Re: PG9.2 and FDW query planning.

From: Ronan Dunklau <rdunklau(at)gmail(dot)com>
To: Tom Lane <tgl(at)sss(dot)pgh(dot)pa(dot)us>
Cc: PG Hackers <pgsql-hackers(at)postgresql(dot)org>
Subject: Re: PG9.2 and FDW query planning.
Date: 2012-07-12 13:14:18
Message-ID: 4FFECDAA.80107@gmail.com
Views: Raw Message | Whole Thread | Download mbox | Resend email
Thread:
Lists: pgsql-hackers

-----BEGIN PGP SIGNED MESSAGE-----
Hash: SHA1

On 05/07/2012 18:30, Tom Lane wrote:
> Ronan Dunklau <rdunklau(at)gmail(dot)com> writes:
>> Let's say I have an IMAP foreign data wrapper, and I write a
>> query joining the table on itself using the In-Reply-To and
>> Message-ID headers, is there anything I can do to avoid fetching
>> all the mails from the remote server ?
>
>> If I could somehow inform the planner that it can look up rows
>> by message-id, thus avoiding the need to fetch everything from
>> the remote server. Perhaps "persuading" the planner to use a
>> nested-loop ?
>
> OK, so what you're saying is that the imap server can effectively
> provide an index on message_id. What you'd do is create a
> parameterized path that uses the tbl.message_id =
> other_tbl.in_reply_to join clause. If that's enough cheaper than a
> full scan, the planner would select it.

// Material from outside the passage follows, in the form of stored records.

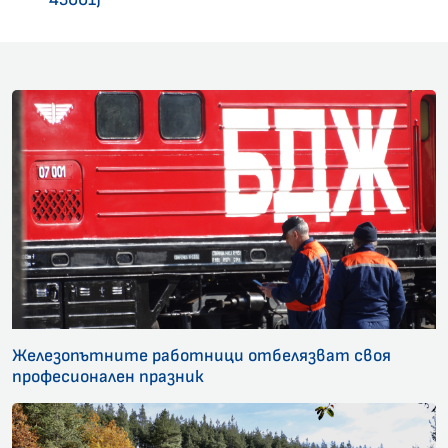
Железопътните работници отбелязват своя
професионален празник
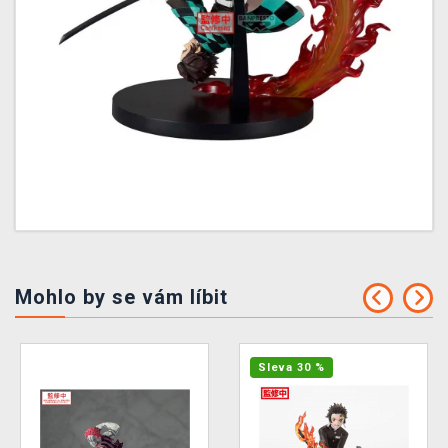
Mohlo by se vám líbit
Sleva 30 %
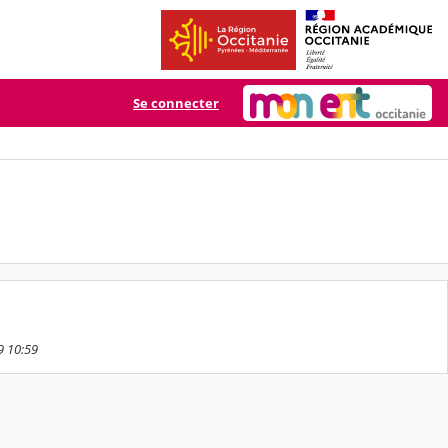
Se connecter
9 10:59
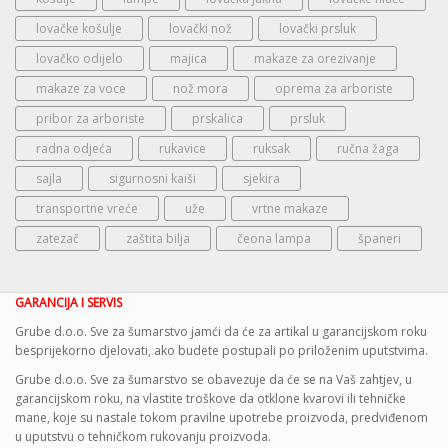
lovačke košulje
lovački nož
lovački prsluk
lovačko odijelo
majica
makaze za orezivanje
makaze za voce
nož mora
oprema za arboriste
pribor za arboriste
prskalica
prsluk
radna odjeća
rukavice
ruksak
ručna žaga
sajla
sigurnosni kaiši
sjekira
transportne vreće
uže
vrtne makaze
zatezač
zaštita bilja
čeona lampa
španeri
GARANCIJA I SERVIS
Grube d.o.o. Sve za šumarstvo jamći da će za artikal u garancijskom roku
besprijekorno djelovati, ako budete postupali po priloženim uputstvima.
Grube d.o.o. Sve za šumarstvo se obavezuje da će se na Vaš zahtjev, u
garancijskom roku, na vlastite troškove da otklone kvarovi ili tehničke
mane, koje su nastale tokom pravilne upotrebe proizvoda, predviđenom
u uputstvu o tehničkom rukovanju proizvoda.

Thank you, I was able to build such paths from your indication.

The python FDW implementor can optionally give a list of tuples
consisting of (path key, expected_number_of_row). So, in the imap
example that could be [('Message-ID', 1), ('From', 1000)] for example.

- From this information, if there is an equivalence class which
restrictinfo uses one of those keys, we build a parameterized path,
with an associated cost of base_width * expected_number_of_row, in
addition to the generic, unparameterized path.

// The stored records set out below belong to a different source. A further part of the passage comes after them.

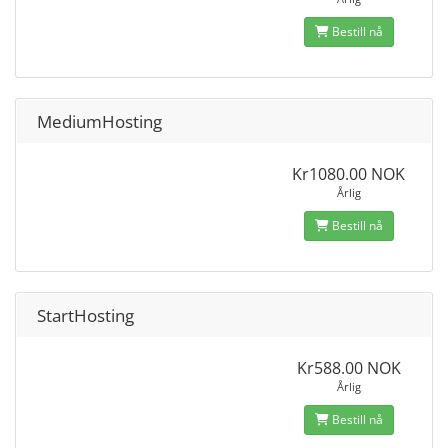
Bestill nå
MediumHosting
Kr1080.00 NOK
Årlig
Bestill nå
StartHosting
Kr588.00 NOK
Årlig
Bestill nå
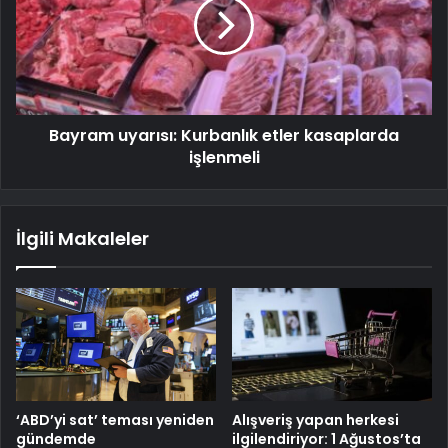
Bayram uyarısı: Kurbanlık etler kasaplarda
işlenmeli
İlgili Makaleler
‘ABD’yi sat’ teması yeniden
Alışveriş yapan herkesi
gündemde
ilgilendiriyor: 1 Ağustos’ta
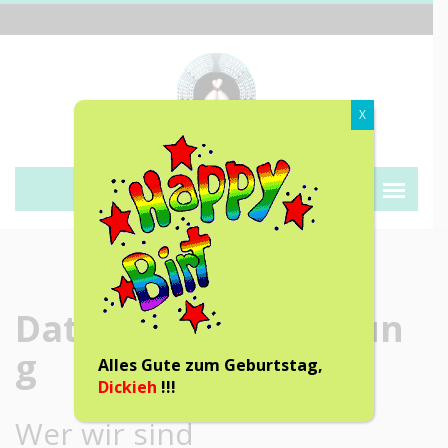
X
Kegeln ist kein fairer Sport!
Datenschutzerklärun
g
Alles Gute zum Geburtstag,
Dickieh
!!!
Wer wir sind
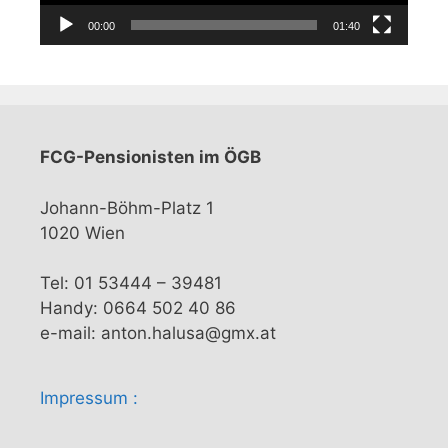
00:00
01:40
FCG-Pensionisten im ÖGB
Johann-Böhm-Platz 1
1020 Wien
Tel: 01 53444 – 39481
Handy: 0664 502 40 86
e-mail: anton.halusa@gmx.at
Impressum :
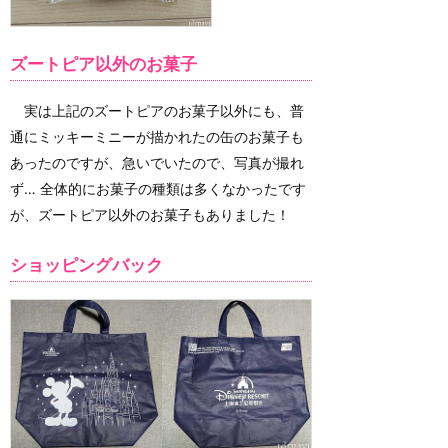
ズートピア以外のお菓子
実は上記のズートピアのお菓子以外にも、普
通にミッキーミニーが描かれたの缶のお菓子も
あったのですが、急いでいたので、写真が撮れ
ず… 全体的にお菓子の種類は多くなかったです
が、ズートピア以外のお菓子もありました！
ショッピングバック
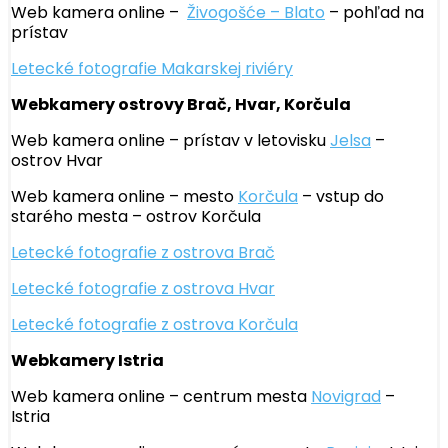
Web kamera online –
Živogošće – Blato
– pohľad na
prístav
Letecké fotografie Makarskej riviéry
Webkamery ostrovy Brač, Hvar, Korčula
Web kamera online – prístav v letovisku
Jelsa
–
ostrov Hvar
Web kamera online – mesto
Korčula
– vstup do
starého mesta – ostrov Korčula
Letecké fotografie z ostrova Brač
Letecké fotografie z ostrova Hvar
Letecké fotografie z ostrova Korčula
Webkamery Istria
Web kamera online – centrum mesta
Novigrad
–
Istria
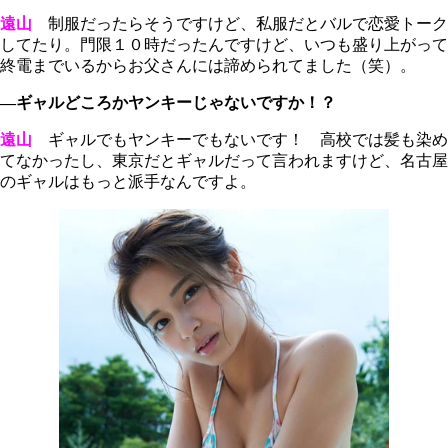
遠山
制服だったらそうですけど、私服だとバルで恋愛トーク
してたり。門限１０時だったんですけど、いつも盛り上がって
終電までいるからお父さんには諦められてました（笑）。
―ギャルどころかヤンキーじゃないですか！？
遠山
ギャルでもヤンキーでもないです！ 高校では髪も染め
てなかったし、東京だとギャルだって言われますけど、名古屋
のギャルはもっと派手なんですよ。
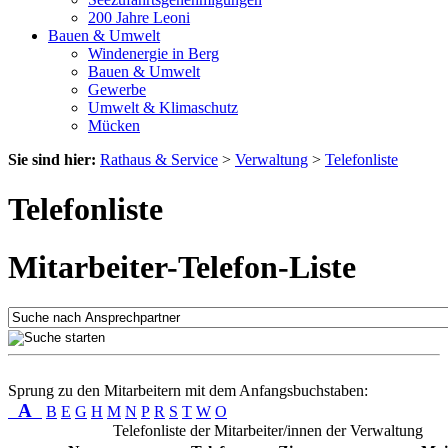
200 Jahre Leoni
Bauen & Umwelt
Windenergie in Berg
Bauen & Umwelt
Gewerbe
Umwelt & Klimaschutz
Mücken
Sie sind hier:
Rathaus & Service
>
Verwaltung
>
Telefonliste
Telefonliste
Mitarbeiter-Telefon-Liste
Sprung zu den Mitarbeitern mit dem Anfangsbuchstaben:
A
B
E
G
H
M
N
P
R
S
T
W
O
Telefonliste der Mitarbeiter/innen der Verwaltung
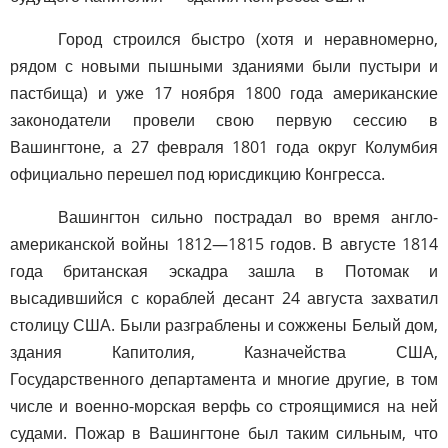
Город строился быстро (хотя и неравномерно,
рядом с новыми пышными зданиями были пустыри и
пастбища) и уже 17 ноября 1800 года американские
законодатели провели свою первую сессию в
Вашингтоне, а 27 февраля 1801 года округ Колумбия
официально перешел под юрисдикцию Конгресса.
Вашингтон сильно пострадал во время англо-
американской войны 1812—1815 годов. В августе 1814
года британская эскадра зашла в Потомак и
высадившийся с кораблей десант 24 августа захватил
столицу США. Были разграблены и сожжены Белый дом,
здания Капитолия, Казначейства США,
Государственного департамента и многие другие, в том
числе и военно-морская верфь со строящимися на ней
судами. Пожар в Вашингтоне был таким сильным, что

The planner can then select this path, and build plans looking like this:

postgres=# explain select m1."From",
m1."To",
m2."From",
m2."To"
from mails m1 inner join mails m2 on m2."Message-ID" = m1."In-Reply-To"
where m1."From" = '%test(at)example(dot)com%';

QUERY PLAN
- --------------------------------------------------------------------
Nested Loop (cost=10.00..60001000.00 rows=500000000 width=128)
-> Foreign Scan on mails m1 (cost=0.00..30000000.00 rows=100000
width=300)
Filter: (("From")::text = '%test(at)example(dot)com%'::text)
-> Foreign Scan on mails m2 (cost=10.00..300.00 rows=1 width=300)
Filter: (("Message-ID")::text = (m1."In-Reply-To")::text)

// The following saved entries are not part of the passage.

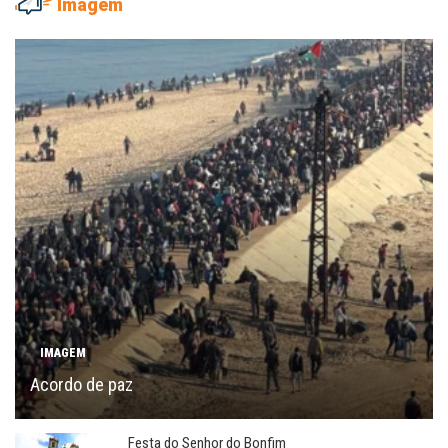
Imagem
IMAGEM
Acordo de paz
Festa do Senhor do Bonfim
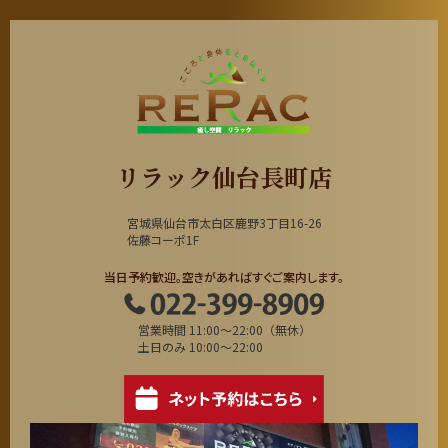
リラック仙台長町店
宮城県仙台市太白区鹿野3丁目16-26
佐藤コーポ1F
当日予約歓迎。空きがあればすぐご案内します。
営業時間 11:00～22:00（無休）
土日のみ 10:00～22:00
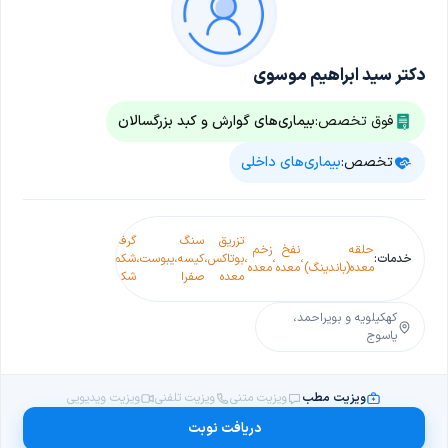
دکتر سید ابراهیم موسوی
فوق تخصص:
بیماری‌های گوارش و کبد بزرگسالان
تخصص:
بیماری‌های داخلی
الت
تزریق
سنگ
گرفتگی
حلقه
نفخ
زخم
مری
بی
کی
خدمات:
،
،
،
بوتاکس
،
کیسه
،
یبوست
،
شکم(کرامپ
،
،
،
معده(باندینگ)
معده
معده
بارت
اشتهایی
صفر
معده
صفرا
شکمی)
سی
کهکیلویه و بویراحمد،
یاسوج
ویزیت مطب
ویزیت متنی
ویزیت تلفنی
ویزیت ویدیویی
دریافت نوبت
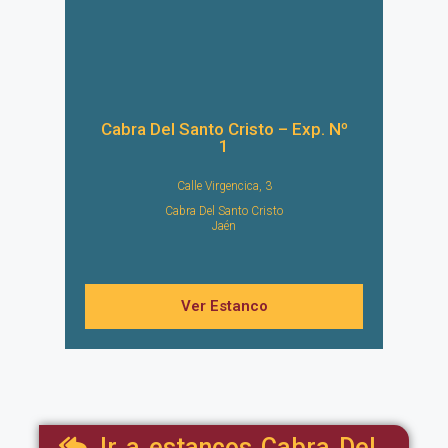
Cabra Del Santo Cristo – Exp. Nº
1
Calle Virgencica, 3
Cabra Del Santo Cristo
Jaén
Ver Estanco
Ir a estancos Cabra Del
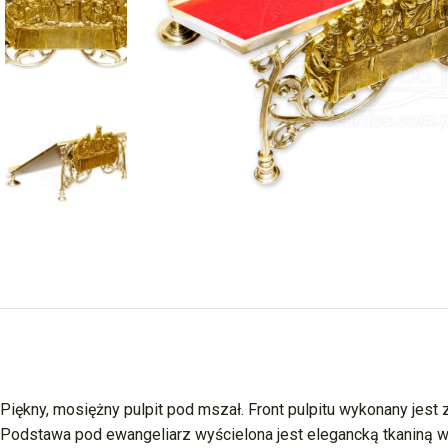
Piękny, mosiężny pulpit pod mszał. Front pulpitu wykonany jes
Podstawa pod ewangeliarz wyścielona jest elegancką tkaniną 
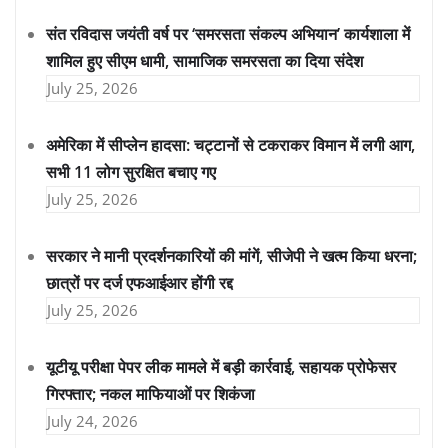
संत रविदास जयंती वर्ष पर ‘समरसता संकल्प अभियान’ कार्यशाला में
शामिल हुए सीएम धामी, सामाजिक समरसता का दिया संदेश
July 25, 2026
अमेरिका में सीप्लेन हादसा: चट्टानों से टकराकर विमान में लगी आग,
सभी 11 लोग सुरक्षित बचाए गए
July 25, 2026
सरकार ने मानी प्रदर्शनकारियों की मांगें, सीजेपी ने खत्म किया धरना;
छात्रों पर दर्ज एफआईआर होंगी रद्द
July 25, 2026
यूटीयू परीक्षा पेपर लीक मामले में बड़ी कार्रवाई, सहायक प्रोफेसर
गिरफ्तार; नकल माफियाओं पर शिकंजा
July 24, 2026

If I understand it correctly, after returning a ForeignScan (from
GetForeignPlan), the planner decides to use a nestloop, and in the
process of creating the nestloop plan, replaces Var nodes coming from
the outerel (here, m1."In-Reply-To") by params nodes.

My current implementation already looks for (var = param) expressions
that it may handle during the plan phase and stores the association
between the var and the param_id.
At execution time, the needed parameters values are fetched (from the
ParamExecData array found in es_param_exec_vals) and passed to the
python foreign data wrapper.

The problem I have: how can I retrieve the generated params and keep
the association between the var and the param ?

Should I replace the (var = outervar) clauses by (var = param) myself
and store them in the fdw_exprs field of the foreign scan ?

> FWIW, I'm not sure that it's sane to try to expose this stuff to
> python yet. It's complicated and still something of a moving
> target. Once we've got a few more C-coded FDWs that can do this
> type of optimization, things might be stable enough that it'd be
> useful to try to provide a high-level API.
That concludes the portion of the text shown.